Najma learns of Layla’s story slowly and over the years becomes obsessed with finding out the truth of what happened to her. She knows only two things for sure: Layla is dead, and no one will tell her why. Thus she embarks on a journey of discovery, all while growing up herself and trying to make sense of who she is and who she wants to become.
As Najma begins to uncover the truth of what happened to Layla, startling connections appear between her family and the death she is consumed with. As the years go by, Najma starts to question everything she knows and everything she has been told by her parents, her sister, and even herself. When Najma falls in love for the first time, parallels are drawn between her experience and Layla’s years earlier. Will Najma pay for her love as Layla surely did?

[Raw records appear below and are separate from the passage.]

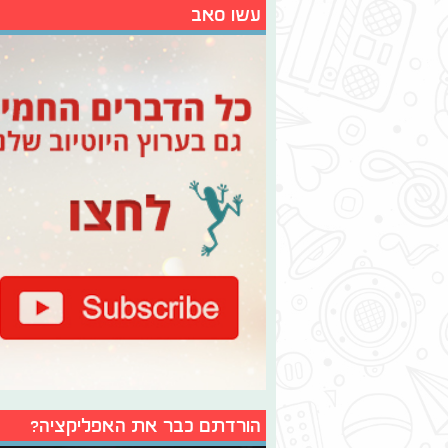
עשו סאב
הורדתם כבר את האפליקציה?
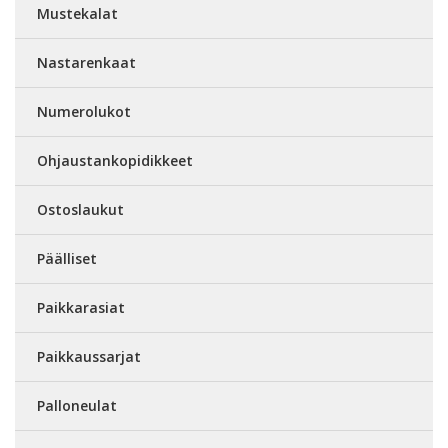
Mustekalat
Nastarenkaat
Numerolukot
Ohjaustankopidikkeet
Ostoslaukut
Päälliset
Paikkarasiat
Paikkaussarjat
Palloneulat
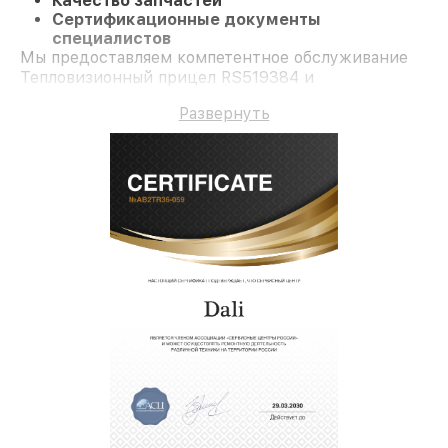
Качество запчастей
Сертификационные документы
специалистов
Мы предоставляем компетентное обслуживание
Тепловизионный прицел RS519384 и
долгосрочную гарантию.
Развернуть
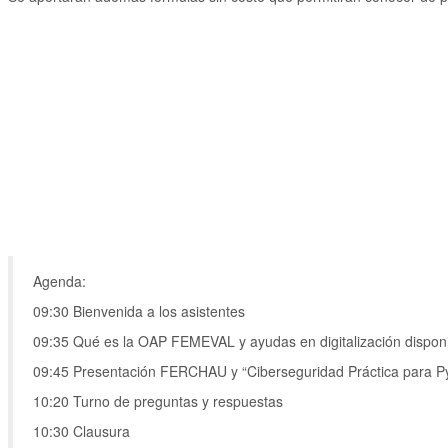
Agenda:
09:30 Bienvenida a los asistentes
09:35 Qué es la OAP FEMEVAL y ayudas en digitalización dispon
09:45 Presentación FERCHAU y “Ciberseguridad Práctica para Pyme
10:20 Turno de preguntas y respuestas
10:30 Clausura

Once Najma finally discovers the gut-wrenching truth, she must decide how to live with it. Can she forgive her family and her country, or will she have to escape them for a chance to survive?
Johara Alrasheed is a Saudi Arabian writer. She has earned a Master’s in Professional Writing from the University of Southern California and lives in Los Angeles. She shares a birthday with the Queen of England and is a proud aunt to her first and only niece, Bean (real name: Loulouwa).